Trzeba przede wszystkim
skończyć z fałszywie pojmowaną tolerancją. Tolerancja, to słowo-wytrych, które jest
nadużywane w polemikach politycznych. Nadmiar tolerancji i wynikająca z niego
polityczna poprawność doprowadziły Europę do stanu, w którym wojna hybrydowa z
islamem jest już oczywistością, a jej ofiary padają na ulicach europejskich
miast. Nasze WOTK powinny być rozmieszczone nie na ścianie wschodniej, ale
zachodniej, skąd grozi nam realne islamskie zagrożenie. Powinny wspierać Policję
i Straż Graniczną w fizycznej ochronie naszych granic. I tylko takie działanie
nadają im sens i rację bytu.
Jeżeli w Polsce dojdzie do
zmiany rządów, co jest możliwe, to przyszły rząd MUSI trzymać ostry kurs w
stosunku do reszty UE właśnie w kwestii „uchodźców” i „migrantów”. Musi, bo po
pierwsze – Polski nie stać na przyjmowanie i utrzymywanie armii ludzi, którzy
nie nadają się do jakiejkolwiek pracy; ludzi obciążonych uwarunkowaniami politycznymi,
etnicznymi i przede wszystkim religijnymi; ludzi, którzy nie integrują się z
naszym społeczeństwem i przede wszystkim ludzi, dla których Europejczyk to wróg
– co zawdzięczamy polityce kolonizacyjnej krajów Europy Zachodniej.

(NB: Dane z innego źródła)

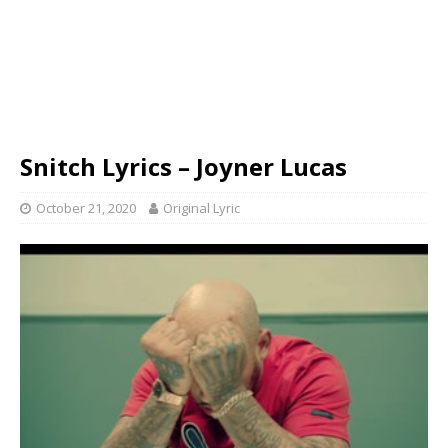
Snitch Lyrics – Joyner Lucas
October 21, 2020
Original Lyric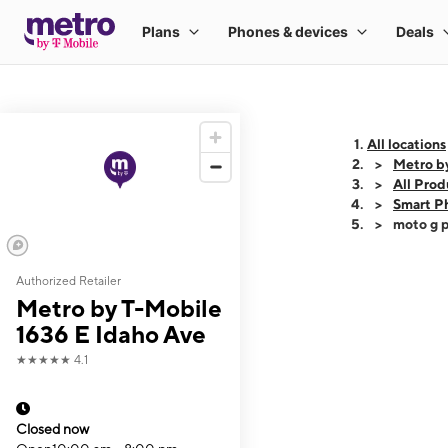
All locations
Metro b
All Prod
Smart P
moto g p
Authorized Retailer
This carousel shows
Metro by T-Mobile
1636 E Idaho Ave
★★★★★
4.1
Closed now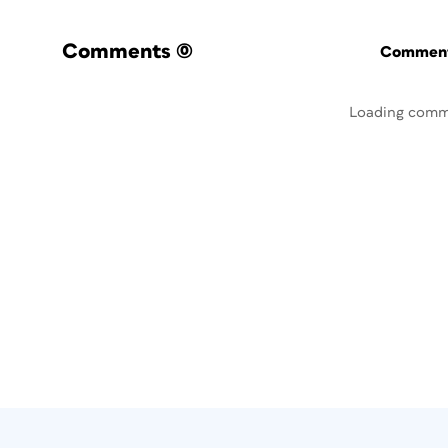
Comments
(0)
Commenti
Loading comm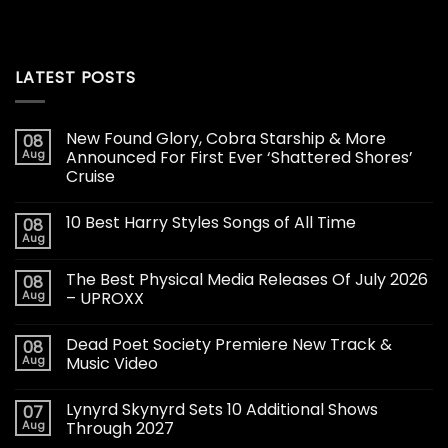
LATEST POSTS
New Found Glory, Cobra Starship & More
08
Aug
Announced For First Ever ‘Shattered Shores’
Cruise
10 Best Harry Styles Songs of All Time
08
Aug
The Best Physical Media Releases Of July 2026
08
Aug
– UPROXX
Dead Poet Society Premiere New Track &
08
Aug
Music Video
Lynyrd Skynyrd Sets 10 Additional Shows
07
Aug
Through 2027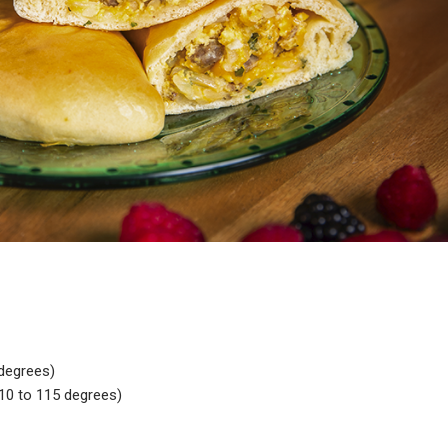
degrees)
0 to 115 degrees)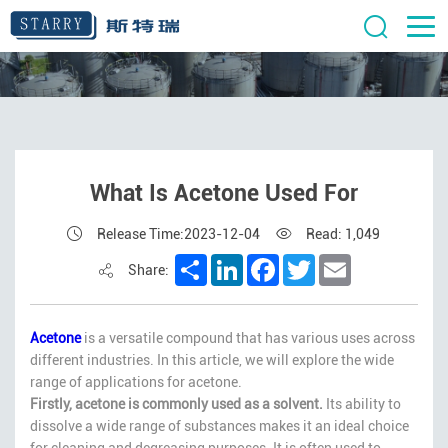
What Is Acetone Used For
Release Time:2023-12-04
Read: 1,049
Share
LinkedIn
Facebook
Twitter
Email
Share:
Acetone
is a versatile compound that has various uses across
different industries. In this article, we will explore the wide
range of applications for acetone.
Firstly, acetone is commonly used as a solvent.
Its ability to
dissolve a wide range of substances makes it an ideal choice
for cleaning and degreasing purposes. It is often used to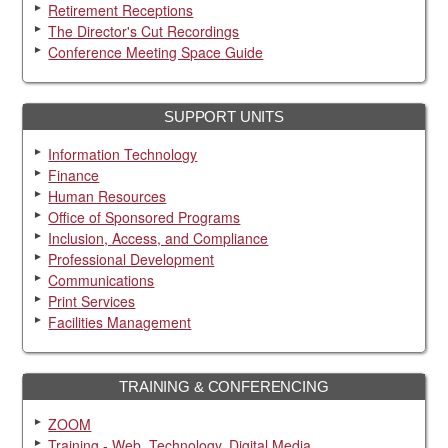
Retirement Receptions
The Director's Cut Recordings
Conference Meeting Space Guide
SUPPORT UNITS
Information Technology
Finance
Human Resources
Office of Sponsored Programs
Inclusion, Access, and Compliance
Professional Development
Communications
Print Services
Facilities Management
TRAINING & CONFERENCING
ZOOM
Training - Web, Technology, Digital Media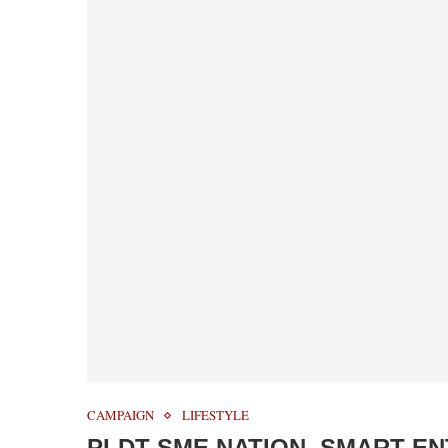
CAMPAIGN
LIFESTYLE
PLDT SME NATION, SMART E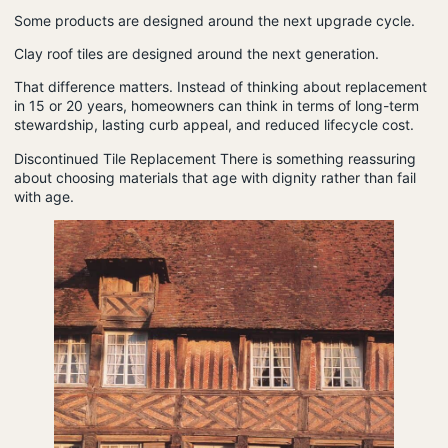
Some products are designed around the next upgrade cycle.
Clay roof tiles are designed around the next generation.
That difference matters. Instead of thinking about replacement
in 15 or 20 years, homeowners can think in terms of long-term
stewardship, lasting curb appeal, and reduced lifecycle cost.
Discontinued Tile Replacement
There is something reassuring
about choosing materials that age with dignity rather than fail
with age.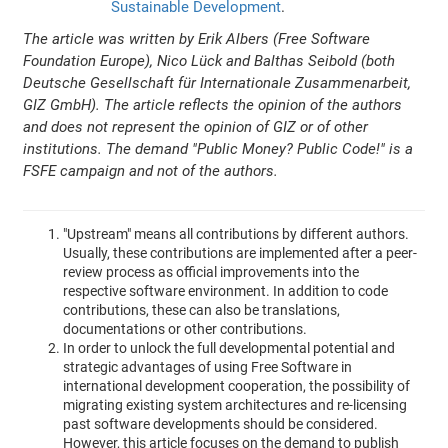
Sustainable Development
.
The article was written by Erik Albers (Free Software
Foundation Europe), Nico Lück and Balthas Seibold (both
Deutsche Gesellschaft für Internationale Zusammenarbeit,
GIZ GmbH). The article reflects the opinion of the authors
and does not represent the opinion of GIZ or of other
institutions. The demand "Public Money? Public Code!" is a
FSFE campaign and not of the authors.
"Upstream" means all contributions by different authors.
Usually, these contributions are implemented after a peer-
review process as official improvements into the
respective software environment. In addition to code
contributions, these can also be translations,
documentations or other contributions.
In order to unlock the full developmental potential and
strategic advantages of using Free Software in
international development cooperation, the possibility of
migrating existing system architectures and re-licensing
past software developments should be considered.
However, this article focuses on the demand to publish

I dlatego właśnie uważam, że to
Europa Zachodnia powinna – i ma moralny obowiązek – przyjąć i utrzymywać tych
wszystkich „uchodźców” i „migrantów”, bo pierwej wykorzystywała ich bez
opamiętania i jakichkolwiek hamulców.
Polska nie ma takiego
obciążenia hańbą kolonializmu, ale – niestety – wzięła udział w dwóch wojnach prowadzonych
w interesie nie własnej niepodległości, ale interesach amerykańskich banksterów,
na czym wyszła jak Zabłocki na mydle. Zniszczyliśmy własne dobre imię na
Wschodzie i stanęliśmy u boku światowych żandarmów. I za to przyjdzie nam
zapłacić frycowe…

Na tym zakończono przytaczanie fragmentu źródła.